Semua acara Olimpiade pun mulus digelar nyaris tanpa gangguan dan keluhan, sekalipun di bawah protokol kesehatan super ketat yang di antaranya mengharuskan atlet tetap dalam gelembung Olimpiade dan segera pulang ke negerinya begitu menyelesaikan kompetisi.
Tak heran Chef de mission Australia Ian Chesterman saja memuji Jepang dan bahkan akan menggunakan Olimpiade Tokyo sebagai peta jalan untuk Olimpiade Brisbane 2032.

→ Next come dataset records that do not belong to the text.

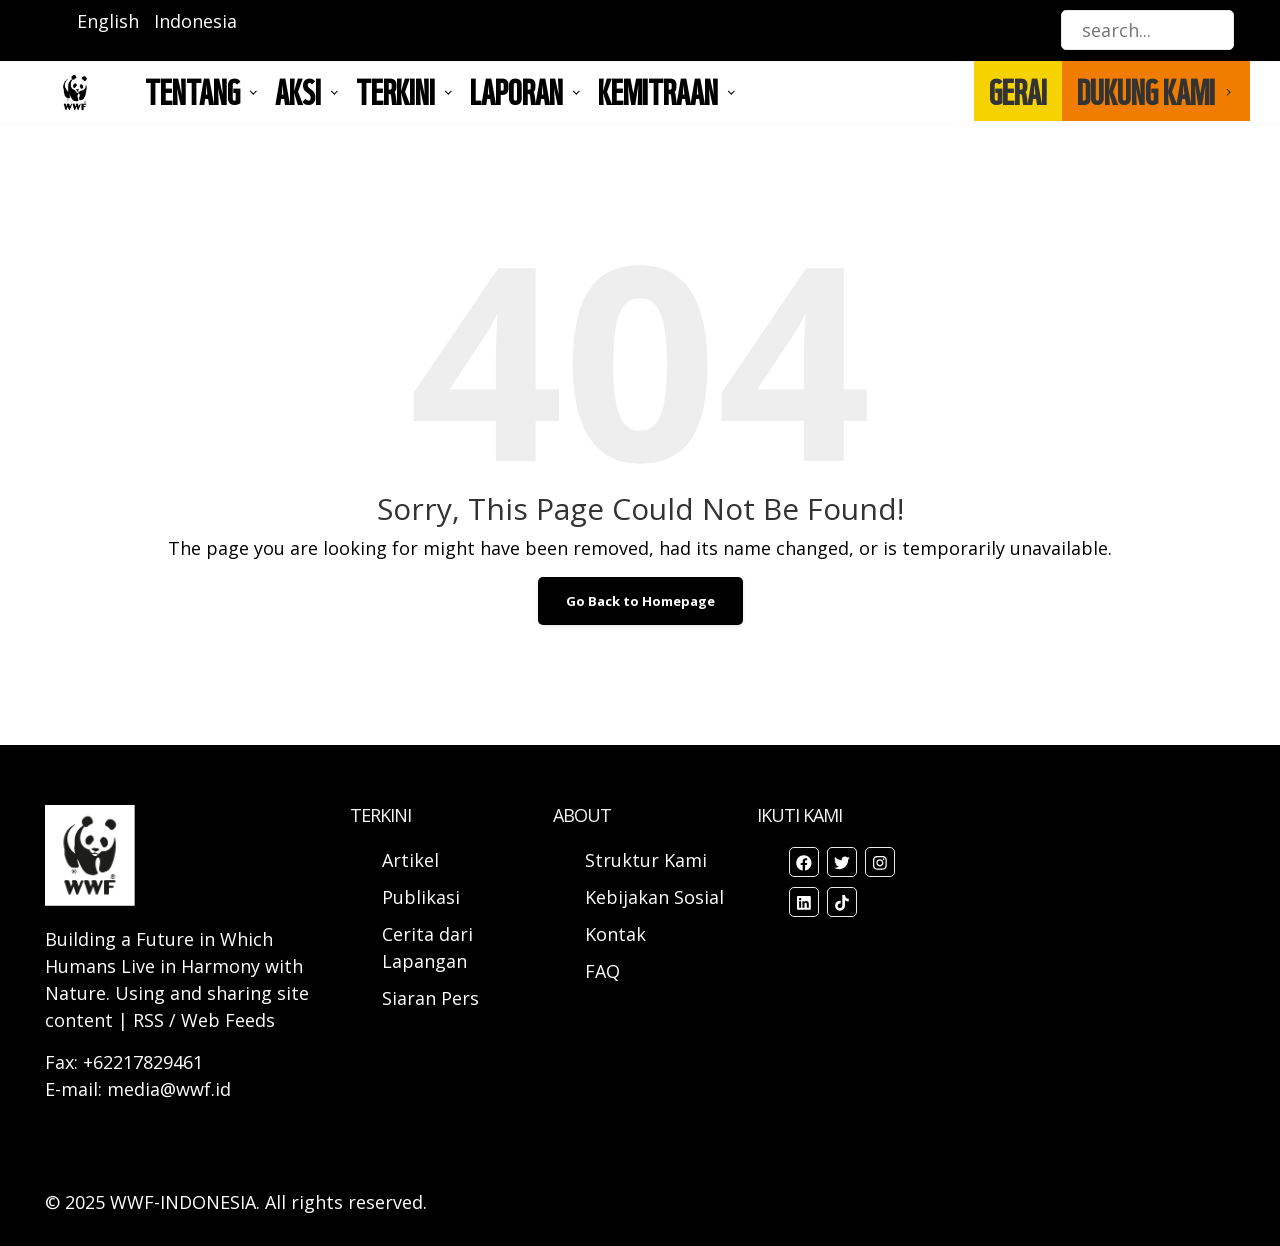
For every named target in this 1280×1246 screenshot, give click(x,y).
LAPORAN (516, 91)
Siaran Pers (430, 998)
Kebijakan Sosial (654, 897)
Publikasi (421, 897)
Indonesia (195, 21)
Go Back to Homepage (640, 601)
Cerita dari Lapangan (427, 947)
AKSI (298, 91)
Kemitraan (658, 91)
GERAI (1018, 91)
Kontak (615, 934)
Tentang (192, 91)
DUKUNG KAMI (1146, 91)
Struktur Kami (646, 860)
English (108, 21)
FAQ (602, 971)
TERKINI (395, 91)
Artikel (413, 860)
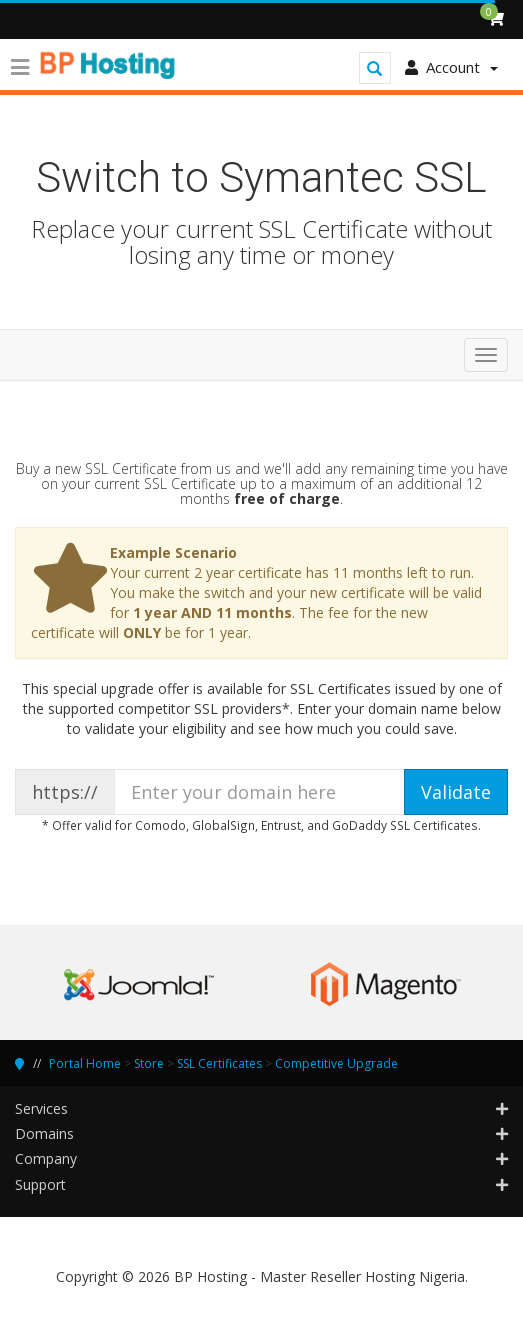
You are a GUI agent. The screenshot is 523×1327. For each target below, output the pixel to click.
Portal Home (85, 1063)
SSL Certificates (219, 1063)
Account (451, 67)
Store (149, 1063)
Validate (456, 792)
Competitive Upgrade (336, 1063)
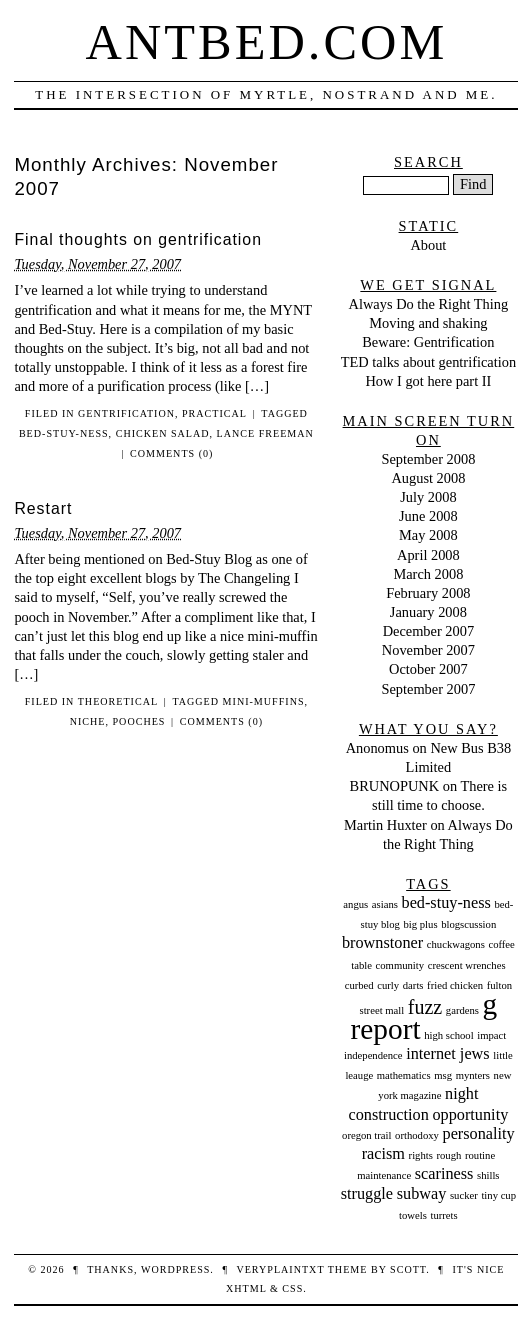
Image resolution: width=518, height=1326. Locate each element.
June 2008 (428, 516)
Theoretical (118, 701)
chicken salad (163, 433)
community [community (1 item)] (400, 965)
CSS (292, 1288)
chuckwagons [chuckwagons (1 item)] (456, 944)
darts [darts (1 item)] (413, 985)
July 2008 (428, 497)
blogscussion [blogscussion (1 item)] (468, 924)
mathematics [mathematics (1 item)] (404, 1075)
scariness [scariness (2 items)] (444, 1174)
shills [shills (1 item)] (488, 1175)
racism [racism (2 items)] (383, 1154)
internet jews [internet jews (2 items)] (447, 1054)
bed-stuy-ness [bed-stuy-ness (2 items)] (446, 903)
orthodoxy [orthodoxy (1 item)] (417, 1135)
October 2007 (428, 669)
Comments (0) (171, 453)
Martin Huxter (385, 825)
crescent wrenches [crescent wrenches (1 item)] (467, 965)
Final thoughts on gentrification (138, 239)
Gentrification (126, 413)
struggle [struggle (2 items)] (367, 1194)
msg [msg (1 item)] (443, 1075)
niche (88, 721)
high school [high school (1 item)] (448, 1035)
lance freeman (265, 433)
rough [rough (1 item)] (448, 1155)
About (428, 245)
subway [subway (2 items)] (422, 1194)
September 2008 (428, 459)
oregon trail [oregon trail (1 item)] (366, 1135)
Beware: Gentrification (428, 342)
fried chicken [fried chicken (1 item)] (455, 985)
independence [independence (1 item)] (373, 1055)
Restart (43, 508)
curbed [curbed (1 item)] (359, 985)
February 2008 (428, 593)
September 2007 (428, 689)
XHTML (246, 1288)
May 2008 (428, 535)
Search (428, 162)
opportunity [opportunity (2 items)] (470, 1115)
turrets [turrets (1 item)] (443, 1215)
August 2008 (428, 478)
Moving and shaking (428, 323)
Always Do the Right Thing (429, 304)
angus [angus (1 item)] (355, 904)
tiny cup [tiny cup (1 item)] (498, 1195)
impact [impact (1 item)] (491, 1035)
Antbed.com (267, 42)
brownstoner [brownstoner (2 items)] (382, 943)
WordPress (175, 1269)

Dia memuji daya tahan dan keterampilan Jepang dalam mengorganisasikan acara super besar ini, sampai dia memberi angka “11 untuk nilai maksimal 10" kepada Jepang.
"Tokyo sudah jelas menunjukkan organisasi dan komitmen yang hebat serta memberikan peta jalan ke depan yang lebih baik ketimbang yang kami hasilkan dari Rio (2016). Kita berterima kasih banyak kepada Jepang yang sudah menunaikan tugas yang luar biasa besar ini sehingga semua terwujud."
Padahal, mengutip Chesterman, ini bukan Olimpiade yang dimaui Jepang. Namun mereka tetap melakukannya dengan luar biasa baik sehingga para atlet pun menikmatinya.
Dan ketika Olimpiade Tokyo 2020 ditutup, mereka pun melakukannya dengan indah, santai, hangat, riang, meskipun tetap berbalut optimisme dan selimut kebanggaan nasional yang tebal sekali.
Atmosfer itu berbalikkan dengan suasana terkungkung protokol kesehatan selagi atlet berkompetisi, seolah ingin mengatakan protokol yang ketat itu juga demi kegembiraan dan kebahagiaan itu.
Kegembiraan itu bahkan mereka simbolkan dari tarian modern berlatarkan improvisasi dari karya klasik “Ode to Joy” gubahan komponis besar Ludwig von Beethoven.
Jepang memang beda, selalu ingin memadukan yang tersirat dengan tersurat dan selalu berusaha mengharmonikan segala hal, termasuk modernitas dan tradisi, seperti terlihat baik pada upacara pembukaan maupun penutupan Olimpiade tadi.
Dalam Olimpiade Tokyo, mereka mengharmonikan protokol kesehatan dan kompetisi level tinggi. Hasilnya, Olimpiade yang super-aman, yang super-sehat, tapi tak menghilangkan seru dan agungnya kompetisi olahraga.
Terima kasih Tokyo, terima kasih Jepang.